Ehrlich gesagt, von außen betrachtet würde man die gediegene Atmosphäre in Inneren nicht unbedingt vermuten. Das von reichlich grüner Hecke eingefasste Anwesen mit der gezackten Fassade wirkte auf den ersten Blick recht spartanisch.
Außenansicht
Das, was man durch die nahezu durchgängige Fensterfront erkennen konnte, vermittelte jedoch einen durchaus einladenden Eindruck und der sollte sich drinnen auch bestätigen. Wir nahmen direkt vor einem der hohen Fenster Platz und ließen das Interieur auf uns wirken.
Gastraum-Impression 1
Das seit 2013 von der Familie Nguyen betriebene Restaurant – vorher residierte hier der Saarbrücker Nobelitaliener „Roma“ – zeichnete sich durch eine zwar etwas in die Jahre gekommene, aber dennoch geschmackvolle Einrichtung aus. Dunkles Holz wechselte sich bei den Stühlen (und Wandbänken) mit hellen, bequemen Polstern stimmig ab. Mit weißem Leinen auf schwarzlackierten Bistrotischen setzte sich dieser „Yin-und-Yang-Stil“ auch beim Mobiliar angemessen fort. Kleine, in der Decke verbaute Spots und drei prächtige Kronleuchter sorgten für eine aparte Beleuchtung, die wir als atmosphärisch wahrnahmen. Nur der etwas derb wirkende, dunkle Fliesenboden wollte sich nicht so recht ins gepflegt wirkende Gesamtbild einfügen.
Gastraum-Impression 2
Auch übertrieb man es nicht mit fernöstlichen Devotionalien. Die schon von Simba erwähnten Schwarzweiß-Fotografien aus der Zeit der französischen Kolonisation hafteten noch immer an der Wand.
Kultiviertes Ambiente
Auf Hochglanz polierte Wein- und Wassergläser, hochwertiges Besteck und gefaltete Stoffservietten mit aufgesticktem Logo machten uns schnell klar, dass wir hier nicht bei einem x-beliebigen Panasiaten gelandet waren.
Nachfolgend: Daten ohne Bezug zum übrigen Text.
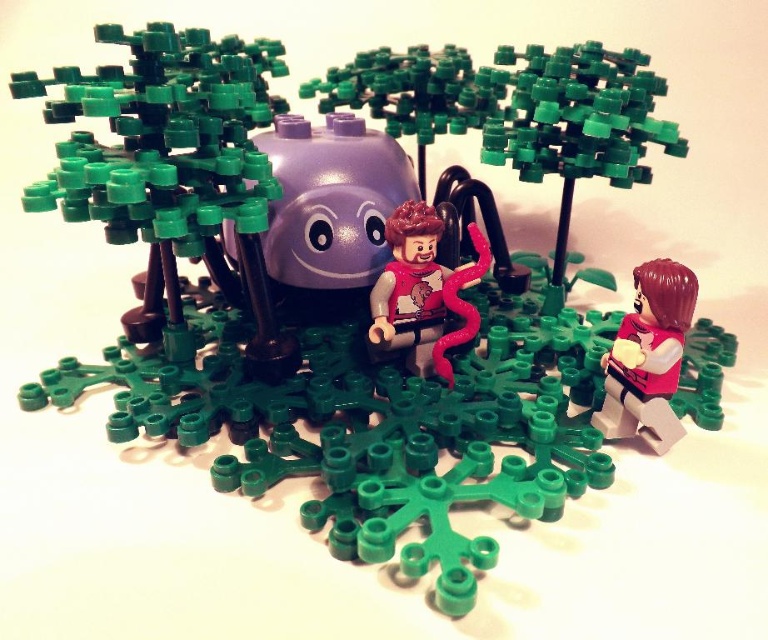 Question: Which object is farther from the camera taking this photo?

Choices:
 (A) smooth red vest at lower right
 (B) smooth red vest at center

Answer: (B)

Question: Does smooth red vest at lower right have a larger size compared to smooth red vest at center?

Choices:
 (A) no
 (B) yes

Answer: (A)

Question: Observing the image, what is the correct spatial positioning of smooth red vest at lower right in reference to smooth red vest at center?

Choices:
 (A) right
 (B) left

Answer: (A)

Question: Which point appears farthest from the camera in this image?

Choices:
 (A) (684, 314)
 (B) (392, 346)

Answer: (B)

Question: Among these points, which one is farthest from the camera?

Choices:
 (A) (422, 204)
 (B) (690, 285)

Answer: (A)

Question: Can you confirm if smooth red vest at lower right is smaller than smooth red vest at center?

Choices:
 (A) no
 (B) yes

Answer: (B)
Madame Nguyen wurde an diesem Abend von einer jungen, kaum Deutsch sprechenden Servicekraft unterstützt. Die junge Dame agierte noch sehr unsicher. Ihr fehlte es schlichtweg an Erfahrung und Aufmerksamkeit, so dass bereits geleerte Flaschen für den Rest des Abends auf unserem Tisch verweilten. Uns störte das nicht, aber bei Gästen mit höherer Serviceambition kann so etwas auch zu Unmut führen.
Herr Hoa Nguyen musste an diesem Abend seine Küche angeblich alleine „schmeißen“. Vielleicht sind ihm die Beiköche ausgefallen oder die Aushilfen waren alle krank. Jedenfalls hatte der zu den besten Küchenmeistern der Region – so stand es in einem der regionalen Gastro-Institutionen gewidmeten, hübsch bebilderten Buch, das stolz aufgeschlagen direkt am Eingang auslag – zählende Vietnamese einen massiven Personalmangel zu verzeichnen, wie uns seine Frau später am Tisch mitteilte.
Dass sich dies zeitlich jedoch so in die Länge ziehen würde, hätte uns die gute Dame gleich zu Beginn mitteilen können. So warteten zwei ausgehungerte Gäste aus der Pfalz zunächst einmal auf die Speisekarten und dann wiederum auf eine Gelegenheit, ihre kulinarischen Wünsche an Frau Nguyen bzw. ihre Aushilfe zu bringen.
Positiv formuliert: man ließ uns sehr viel Zeit, die Speisebüchlein ausgiebig zu studieren. Auf die Wochenkarte hatten es lediglich zwei Gerichte geschafft. Bilder bei Tripadvisor wiesen darauf hin, dass diese scheinbar schon eine ganze Weile als Zusatzgerichte empfohlen wurden. Thunfisch-Tatar à la Indochine mit Mango und Avocado (18,90 Euro) und ein gebackener Steinbutt für zwei Personen (85 Euro) kündeten von feiner Produktküche.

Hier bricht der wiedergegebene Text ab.